Please do link to government documents or quotes from elected officials.
It’s not a question of laws used, more psychological factors. Some people seeing those statements made by twitter may believe them blindly. We need people reading into important topics like this and forming opinions without being bated. Part of the problem you’ll also see in this thread. The downvotes here set the tone for the comment the viewer is about to read. Why is it’s view changed at all? Nothing this commenter said was offensive yet on some sites their comment would be hidden entirely.
What statement was made by Twitter that could be followed blindly? All I saw was "Get the facts about mail in ballots".
You can only infer a bias on that based on your own preconceived notion about Twitter's biases. A completely ignorant and unbiased individual may just as likely think "Twitter wants to show me why Trump is right" as they are to think "Twitter wants to show me why Trump is wrong".
If you really want to have people
> reading into important topics like this and forming opinions without being bated (sic)
then you should be all for this kind of neutrally positioned link to more information. I'm certainly open to entertaining alternatives, though.
The existence of the link in the first place. You have to be pretty far removed from reality to not know Twitter execs have a left lean to their bias. So the a completely unbiased person will notice that only some tweets show this link and could build a bias based on other psychological factors, such as wanting acceptance from a seemingly majority of peers.

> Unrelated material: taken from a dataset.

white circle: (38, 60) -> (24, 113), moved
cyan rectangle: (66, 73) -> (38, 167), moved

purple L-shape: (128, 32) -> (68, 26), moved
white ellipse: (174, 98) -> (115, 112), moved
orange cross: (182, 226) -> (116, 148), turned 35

I am for neutrality. I’m also a realist. IFF they could pull this off universally, in that all tweets are subject to these same fact checks, then I’m all for it. Removing personal biases of the person doing the fact checks will be a challenge but we can achieve this through multiple fact checkers with specific biases. Like the bulls and bears statements you find with stocks. But we cannot achieve this, we lack both the peoplepower and technology given Twitters scale. Short of it being universally applied to all accounts it can’t meet the definition of neutral. Therefor, don’t do it at all. Instead someone else using Twitter can reply to his tweets with the fact check. This keeps Twitters hands and potential biases entirely out of a very complicated topic.

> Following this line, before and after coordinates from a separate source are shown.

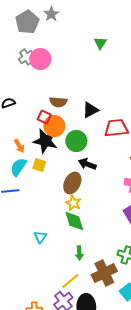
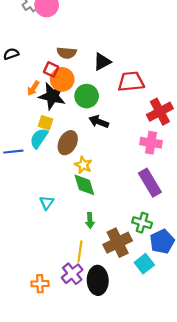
orange arrow: (19, 146) -> (33, 88), moved, turned 64
cyan semicircle: (18, 167) -> (39, 138), moved
brown ellipse: (72, 183) -> (68, 143), moved
yellow line: (70, 281) -> (80, 251), turned -42

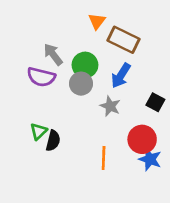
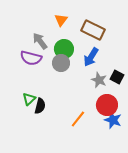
orange triangle: (97, 21) -> (61, 20), moved
gray star: (110, 106) -> (99, 80), moved
orange line: (104, 158) -> (78, 119), turned 36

Well, they have posted many times on their position on Trump, which is a left leaning position. Then, rather quickly they throw this fact check on one of his tweets. Regardless of what their actual intents were the actions to me look a bit shady. Especially since the fact check comes down to “no evidence”, which is completely different then proven false.

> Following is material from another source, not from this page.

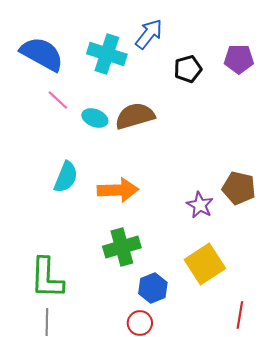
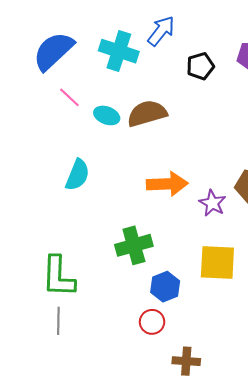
blue semicircle: (42, 54) -> (53, 51), turned -72
orange arrow: (118, 190) -> (167, 184), moved
yellow square: (205, 264) -> (217, 262), turned 36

If tech companies instead shut down people clamoring for unions and worker rights then you'd see the left rushing to introduce measures like the one signed by Donald Trump right now. So this is really a bipartisan issue and not just a right wing one, we should all work together to regulate the power of big tech. They might be mostly well-intentioned today, but it is best we regulate them before they have a chance to turn bad.
That's an entirely subjective opinion - and one that should ideally be left up to voters and/or their elected representatives, not to any single individual (like our president, or unelected bureaucrats in the FTC/FCC/etc.). And I continue to maintain that it's insanity to be terrified of Twitter's power when the government can order any one of us killed or locked up indefinitely and there are zero consequences when they screw up.
Does Gab silence liberal views? Bans, shadow-bans liberal accounts? Puts "fact checking" marks on their posts? If they do, then liberal politicians are more than welcome to take action.